PROBLEM TO WORK ON.
From the line with "3 άτοκες δόσεις των 8,67 €" to the final line of the records, reproduce every line exactly and only those lines.

(DATA FOR THIS EXERCISE)

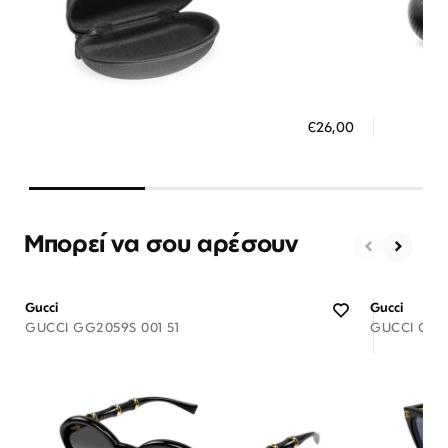
Διαθέσιμο
ΠΡΟΣΘΗΚΗ ΣΤΟ ΚΑΛΑΘΙ
ΠΡΟΣ
€26,00
3 άτοκες δόσεις των 8,67 €
3 ά
Μπορεί να σου αρέσουν
Gucci
Gucci
GUCCI GG2059S 001 51
GUCCI GG18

(End DATA FOR THIS EXERCISE)

RESPONSE FOR THIS EXERCISE.
3 άτοκες δόσεις των 8,67 €
3 ά
Μπορεί να σου αρέσουν
Gucci
Gucci
GUCCI GG2059S 001 51
GUCCI GG18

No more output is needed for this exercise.